The Fed has kept its key benchmark rate at a record low near zero since December 2008.
“I think it will be appropriate at some point this year to take the initial step to raise the federal funds rate target and begin the process of normalizing monetary policy,” Yellen said to the Greater Providence Chamber of Commerce in Providence, Rhode Island.
However, when the central bank finally begins to raise rates, Yellen said it would proceed cautiously, “which I expect would mean that it will be several years before the federal funds rate would be back to its normal, longer-run level.”
Yellen’s latest comments were made several weeks before the Fed’s next policy meeting on June 16 and June 17. Minutes from its meeting last month released earlier this week all but ruled out a rate hike next month.
Many economists now predict the Fed is set to wait until at least September and that the central bank is to move very gradually with one or two quarter-point rate hikes this year.
“Assuming that economic growth does rebound ... we don’t think the Fed can wait any longer than September,” Capital Economics chief US economist Paul Ashworth said.
Yellen reiterated that policymakers need to see “continued improvement in labor market conditions.”
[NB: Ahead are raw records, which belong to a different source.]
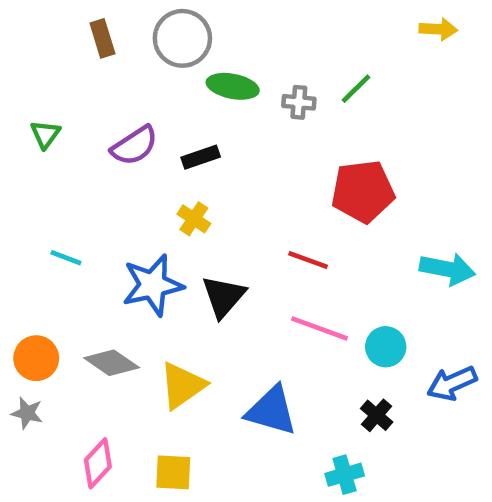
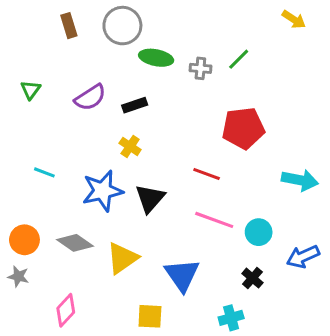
yellow arrow: (438, 29) -> (294, 19), turned 30
blue triangle: (271, 411) -> (182, 275), turned 39
yellow square: (173, 472) -> (150, 316), moved

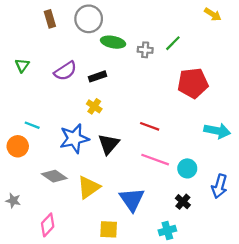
red pentagon: (243, 128) -> (193, 83), moved
orange circle: (24, 240) -> (18, 146), moved
blue arrow: (303, 257) -> (219, 186), turned -50

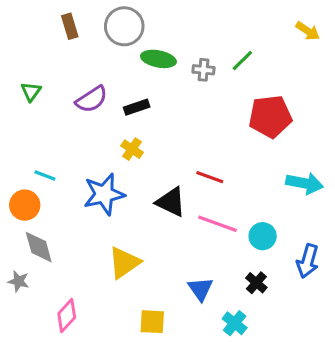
yellow arrow: (213, 14) -> (308, 31), moved
black triangle: (109, 144) -> (171, 202), moved, turned -45
gray diamond: (54, 176) -> (39, 247), moved, turned 40
blue triangle: (132, 199) -> (200, 289), moved, size x0.7
cyan cross: (167, 231) -> (235, 323), turned -35

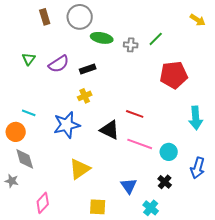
green triangle: (31, 92) -> (29, 59), moved
yellow cross: (132, 149) -> (85, 96), turned 32
cyan arrow: (305, 183) -> (196, 118), turned 75

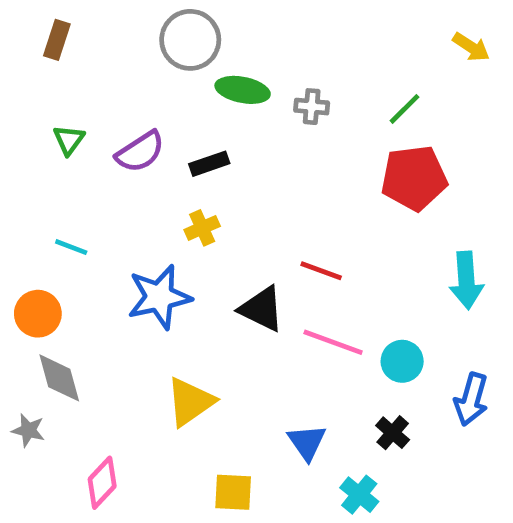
brown rectangle: (45, 17) -> (57, 40), moved, turned 35
green line: (156, 39) -> (404, 109), moved
cyan line: (29, 113) -> (71, 247), moved

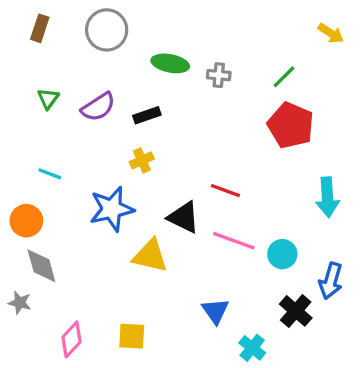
gray circle: (190, 40) -> (107, 30), moved
red pentagon: (414, 178) -> (291, 125), turned 30
yellow triangle: (190, 402) -> (150, 256), moved, turned 48
black cross: (393, 433) -> (296, 311), moved, size x1.4
yellow square: (233, 492) -> (132, 336), moved

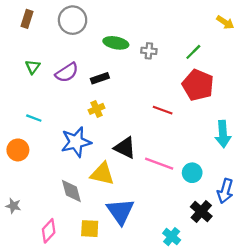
red line: (225, 191) -> (163, 110), moved
gray diamond: (41, 266) -> (71, 191), moved
blue triangle: (215, 311) -> (120, 211), moved, size x1.5

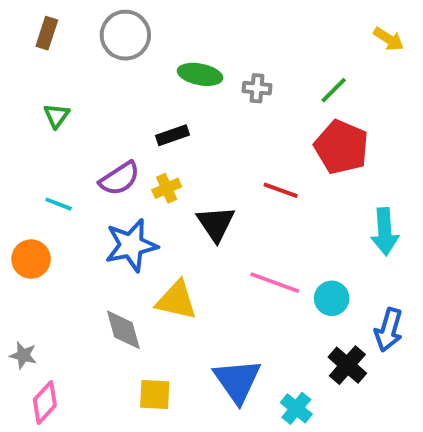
purple semicircle: (67, 72) -> (119, 178), moved
black triangle: (125, 148) -> (216, 224), moved, turned 30
blue triangle: (120, 211) -> (237, 381), moved
pink diamond: (49, 231) -> (45, 402), moved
They also want to be “reasonably confident” that inflation will approach the Fed’s 2 percent target in the medium term.
“The various headwinds that are still restraining the economy, as I said, will likely take some time to fully abate, and the pace of that improvement is highly uncertain,” she said.
However, Yellen also warned of waiting too long.
Any changes to monetary policy are likely to take time to work their way through the economy, so “delaying action to tighten monetary policy until employment and inflation are already back to our objectives would risk overheating the economy,” she said.
Earlier on Friday, the government reported that core consumer prices rose by 0.3 percent last month. It was the largest one-month gain since January 2013, although overall prices were up just 0.1 percent, held back by a further drop in energy costs.
Yellen did not mention the inflation report in her remarks.